A surprise is the number of people who did not rank any candidates beyond their first choice, Botelho said. That proved decisive in the special U.S. House race in particular, where a high percentage of Republicans favoring either Begich or Palin left their subsequent choices blank, allowing Peltola with about 40% of the first-choice vote to achieve an eventual majority.
“I think if one looks at many of the races here that was decisive, but I think it also illustrates one of the great aspects of ranked choice voting,” Botelho said. “You have the opportunity to rank candidates and you also have the opportunity to vote for the candidate of your first choice without being compelled.”
Despite high-publicity denouncements by ranked choice opponents about the fairness and integrity of the process, none showed up in-person to observe either of the two official tallies at the state Division of Elections office. Only a few observers generally favorable of the process and members of the media watched the general election counts as they were broadcast on live TV, and they were no immediate calls by opponents for challenges to the results afterward.
The results are scheduled to be certified Tuesday, after which losing candidates have up to five days to request a recount and 10 days to file an official challenge.
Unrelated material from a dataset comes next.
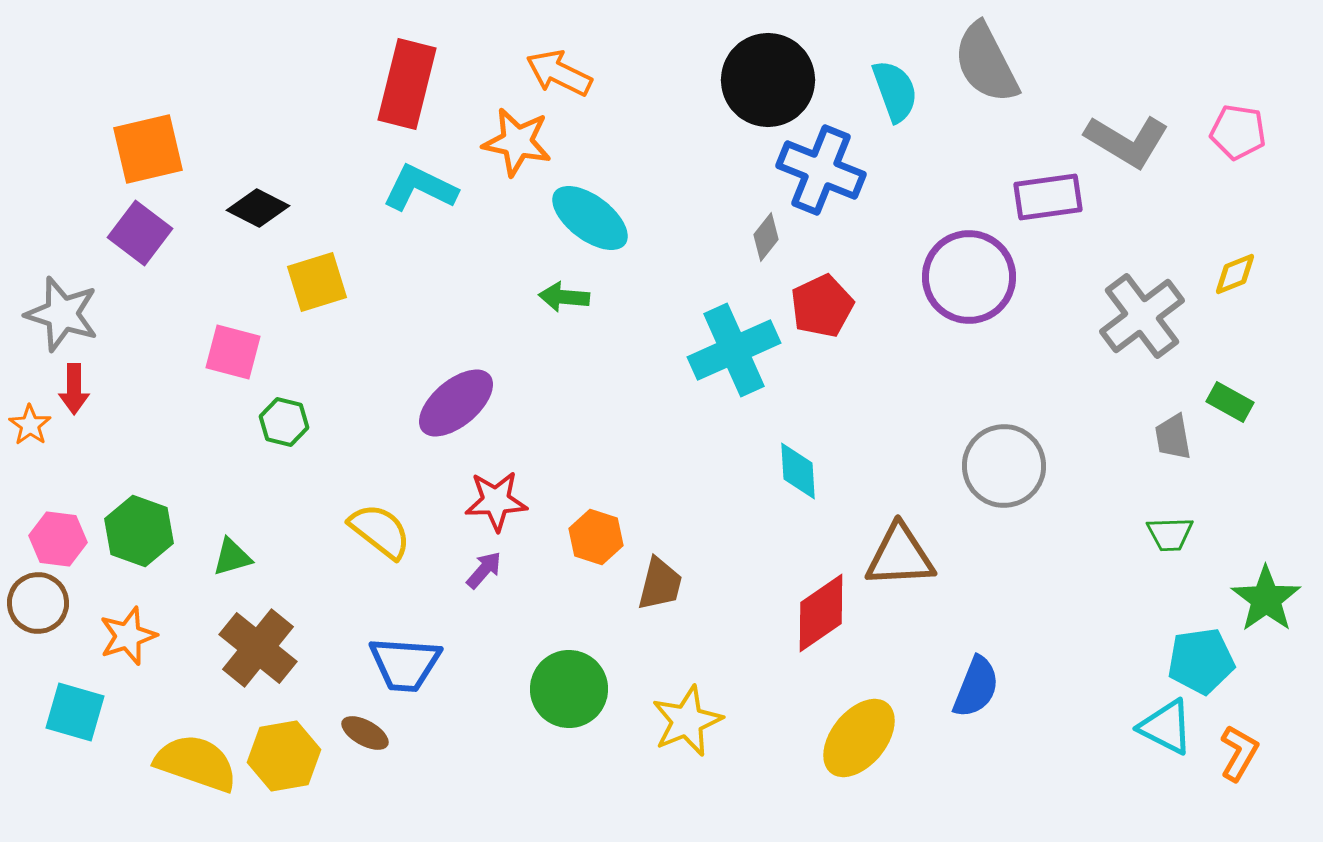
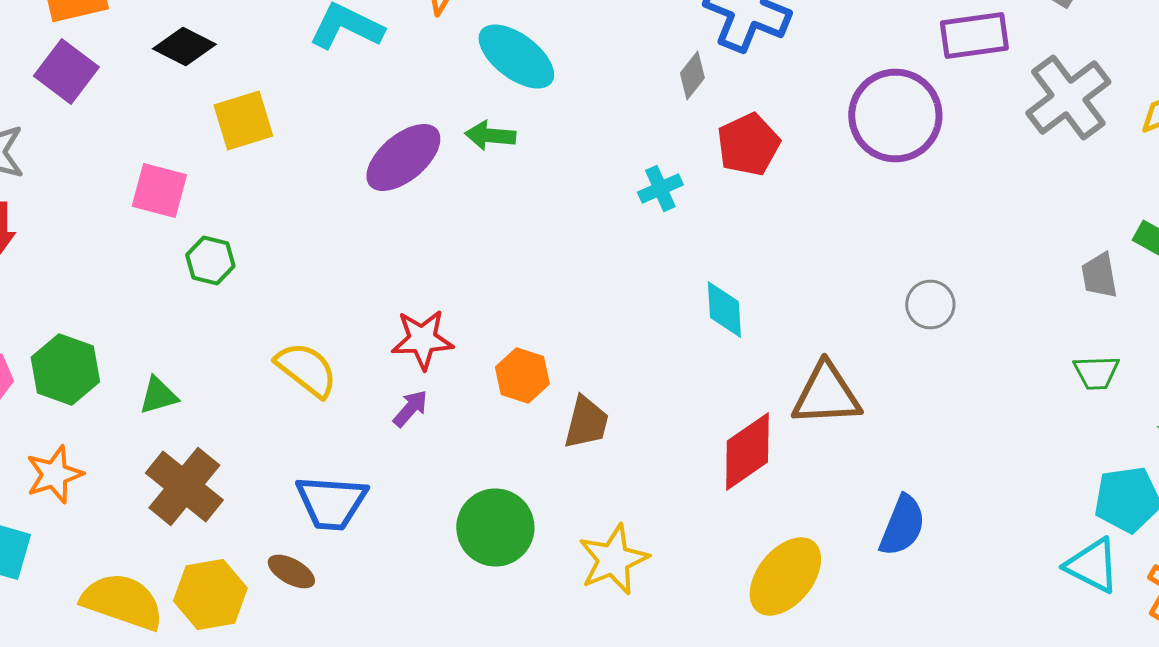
gray cross: (1142, 316) -> (1068, 98), moved
cyan cross: (734, 350) -> (660, 188), size x0.5
purple ellipse: (456, 403) -> (403, 158), moved
gray circle: (1004, 466) -> (930, 304), size x0.6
Giessel said the automatic recount in the four-vote-margin race will offer “a chance for Alaskans to remind themselves we have paper ballots and can do hand recount.”
“I think that will help provide that comfort voters need, but it all has to play out yet,” she said.
Such questions about Alaska’s results in terms of the integrity of the process, turnout, the connection to open primaries and plenty of other data crunching are likely to be tackled by researchers and policymakers nationwide, since more than 15 states have either implemented ranked choice voting on at least a municipal level or are considering doing so.
“Political scientists will be busy for quite a while with this one,” Giessel said.